Shares in Deutsche Bank and other major European banks fell sharply on Friday, as fears about the global financial system sent shudders through the markets. Deutsche Bank's shares tumbled 10.9% in early afternoon trading on the German stock exchange, following a steep rise in the cost to insure bondholders against the bank defaulting on its debts, known as credit default swaps.
The situation was exacerbated by rising costs on insuring debt, which was also seen as a prelude to a government-backed takeover of Swiss lender Credit Suisse by its rival UBS. The hastily arranged Credit Suisse-UBS marriage aimed to stem the upheaval in the global financial system after the collapse of two US banks and jitters about long-running troubles at Credit Suisse led shares of Switzerland's second-largest bank to tank and customers to pull out their money last week.
However, German Chancellor Olaf Scholz expressed confidence in the solidity of Deutsche Bank and reassured investors that there was no reason to worry. Scholz pointed out that Deutsche Bank has thoroughly modernized and reorganized its business and is a very profitable bank. The German lender has capital reserves well in excess of regulatory requirements and saw 10 straight quarters of profits.
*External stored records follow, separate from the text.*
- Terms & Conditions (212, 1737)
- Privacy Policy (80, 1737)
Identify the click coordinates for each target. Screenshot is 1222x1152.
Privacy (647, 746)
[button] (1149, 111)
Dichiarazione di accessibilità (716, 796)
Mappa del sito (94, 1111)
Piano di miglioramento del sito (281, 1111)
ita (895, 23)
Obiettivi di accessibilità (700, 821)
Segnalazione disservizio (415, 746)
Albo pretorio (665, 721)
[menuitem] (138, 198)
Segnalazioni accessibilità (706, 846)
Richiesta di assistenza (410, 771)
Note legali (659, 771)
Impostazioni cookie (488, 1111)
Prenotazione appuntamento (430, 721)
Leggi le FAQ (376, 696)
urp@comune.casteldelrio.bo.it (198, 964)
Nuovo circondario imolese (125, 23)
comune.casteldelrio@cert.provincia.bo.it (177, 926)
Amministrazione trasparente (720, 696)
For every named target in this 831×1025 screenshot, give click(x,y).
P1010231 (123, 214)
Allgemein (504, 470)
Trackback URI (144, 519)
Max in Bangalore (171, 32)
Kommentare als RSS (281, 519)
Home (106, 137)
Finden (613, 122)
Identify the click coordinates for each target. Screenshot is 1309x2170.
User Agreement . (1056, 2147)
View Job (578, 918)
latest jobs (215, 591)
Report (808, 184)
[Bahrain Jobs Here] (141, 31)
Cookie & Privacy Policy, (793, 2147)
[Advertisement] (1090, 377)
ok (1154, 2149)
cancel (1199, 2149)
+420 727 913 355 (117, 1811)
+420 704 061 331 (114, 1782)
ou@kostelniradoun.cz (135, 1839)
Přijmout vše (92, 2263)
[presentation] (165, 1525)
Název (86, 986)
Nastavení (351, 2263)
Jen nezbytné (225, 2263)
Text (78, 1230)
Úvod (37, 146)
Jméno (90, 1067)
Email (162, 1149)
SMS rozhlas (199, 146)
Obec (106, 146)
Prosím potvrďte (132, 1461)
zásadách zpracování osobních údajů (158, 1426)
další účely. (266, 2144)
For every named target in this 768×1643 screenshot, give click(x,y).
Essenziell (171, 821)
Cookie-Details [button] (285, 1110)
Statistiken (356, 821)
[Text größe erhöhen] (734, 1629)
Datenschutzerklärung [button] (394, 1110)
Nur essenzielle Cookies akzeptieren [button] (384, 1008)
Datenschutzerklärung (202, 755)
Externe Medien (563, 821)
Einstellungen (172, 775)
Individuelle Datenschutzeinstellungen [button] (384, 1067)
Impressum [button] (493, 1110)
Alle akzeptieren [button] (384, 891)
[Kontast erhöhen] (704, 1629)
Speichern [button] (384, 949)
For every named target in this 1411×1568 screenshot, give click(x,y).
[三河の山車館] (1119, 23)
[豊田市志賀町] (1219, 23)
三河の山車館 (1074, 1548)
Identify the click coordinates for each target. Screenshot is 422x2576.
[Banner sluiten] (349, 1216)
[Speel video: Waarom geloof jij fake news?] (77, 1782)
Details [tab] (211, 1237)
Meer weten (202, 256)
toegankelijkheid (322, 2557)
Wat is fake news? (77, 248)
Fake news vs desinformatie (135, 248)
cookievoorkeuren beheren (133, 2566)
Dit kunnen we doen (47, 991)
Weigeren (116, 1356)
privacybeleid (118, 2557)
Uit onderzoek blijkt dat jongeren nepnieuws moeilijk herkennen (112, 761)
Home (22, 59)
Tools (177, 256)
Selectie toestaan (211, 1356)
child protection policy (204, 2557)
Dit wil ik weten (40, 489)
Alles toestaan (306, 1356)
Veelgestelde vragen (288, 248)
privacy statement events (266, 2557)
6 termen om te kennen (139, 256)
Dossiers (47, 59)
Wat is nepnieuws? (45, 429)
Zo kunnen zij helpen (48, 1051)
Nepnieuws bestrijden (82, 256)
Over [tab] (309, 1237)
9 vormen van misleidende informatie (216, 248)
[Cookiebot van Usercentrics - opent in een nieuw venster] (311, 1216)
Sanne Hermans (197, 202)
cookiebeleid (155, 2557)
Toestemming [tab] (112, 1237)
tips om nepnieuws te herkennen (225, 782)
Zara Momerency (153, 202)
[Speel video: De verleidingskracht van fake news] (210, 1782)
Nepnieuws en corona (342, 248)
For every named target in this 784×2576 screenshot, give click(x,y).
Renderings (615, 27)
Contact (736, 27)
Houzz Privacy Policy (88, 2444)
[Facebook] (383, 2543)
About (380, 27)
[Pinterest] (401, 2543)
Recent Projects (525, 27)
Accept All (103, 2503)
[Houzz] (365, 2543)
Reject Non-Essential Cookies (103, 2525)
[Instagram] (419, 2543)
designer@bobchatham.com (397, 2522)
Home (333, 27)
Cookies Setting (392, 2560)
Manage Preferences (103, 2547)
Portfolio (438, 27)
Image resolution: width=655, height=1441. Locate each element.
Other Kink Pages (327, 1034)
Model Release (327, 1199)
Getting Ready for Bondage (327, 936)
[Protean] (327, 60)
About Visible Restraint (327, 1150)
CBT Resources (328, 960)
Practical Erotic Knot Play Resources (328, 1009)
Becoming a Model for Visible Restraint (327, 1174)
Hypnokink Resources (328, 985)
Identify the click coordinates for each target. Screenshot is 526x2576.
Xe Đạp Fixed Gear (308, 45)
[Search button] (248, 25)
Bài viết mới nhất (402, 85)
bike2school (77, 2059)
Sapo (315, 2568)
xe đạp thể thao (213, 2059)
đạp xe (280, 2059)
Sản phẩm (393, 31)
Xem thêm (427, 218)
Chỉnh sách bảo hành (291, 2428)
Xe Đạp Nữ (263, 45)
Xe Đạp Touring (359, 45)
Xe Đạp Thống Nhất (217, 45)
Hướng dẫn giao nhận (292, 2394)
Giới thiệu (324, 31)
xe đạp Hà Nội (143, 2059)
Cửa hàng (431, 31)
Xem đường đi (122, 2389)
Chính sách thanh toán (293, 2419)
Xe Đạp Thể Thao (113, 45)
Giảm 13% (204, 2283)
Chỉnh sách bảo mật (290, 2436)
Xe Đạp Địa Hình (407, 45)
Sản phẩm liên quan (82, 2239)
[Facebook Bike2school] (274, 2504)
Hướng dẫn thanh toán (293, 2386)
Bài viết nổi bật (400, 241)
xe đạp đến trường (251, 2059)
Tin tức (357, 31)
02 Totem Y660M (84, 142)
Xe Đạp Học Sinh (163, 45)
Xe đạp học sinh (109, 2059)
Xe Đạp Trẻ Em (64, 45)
Last year, it made 5.7 billion euros ($6.1 billion) in after-tax profit.
Like Credit Suisse, Deutsche Bank is one of 30 banks considered globally significant financial institutions under international rules. As a result, it is required to hold higher levels of capital reserves because its failure could cause widespread losses. Other major European banks also fell on Friday, with Germany's Commerzbank down 7.5%, France's Societe Generale down 5.9%, and Austria's Raiffaisen off 5.9%.
The collapse of two US banks, Silicon Valley Bank and Signature Bank, as well as a $5.5 billion loss on dealings with a private investment fund, led to depositors and investors fleeing Credit Suisse. However, European officials say banks in the European Union's regulatory system are resilient and have no direct exposure to Silicon Valley and little to Credit Suisse.
Efforts to strengthen banking regulation in recent years have put the EU in a position to say that European banking supervision and the financial system are robust and stable, with resilient capitalisation of European banks. Europe's rules are stricter and clearer than in many other countries in the world, according to Scholz.
However, the reassurances have not stopped investors from selling shares amid more general concerns about how global banks will weather the current climate of rising interest rates. Though higher interest rates should increase bank profits by boosting what they can earn over what they pay on deposits, some long-term investments can sharply lose value and cause losses unless the banks took precautions to hedge those investments.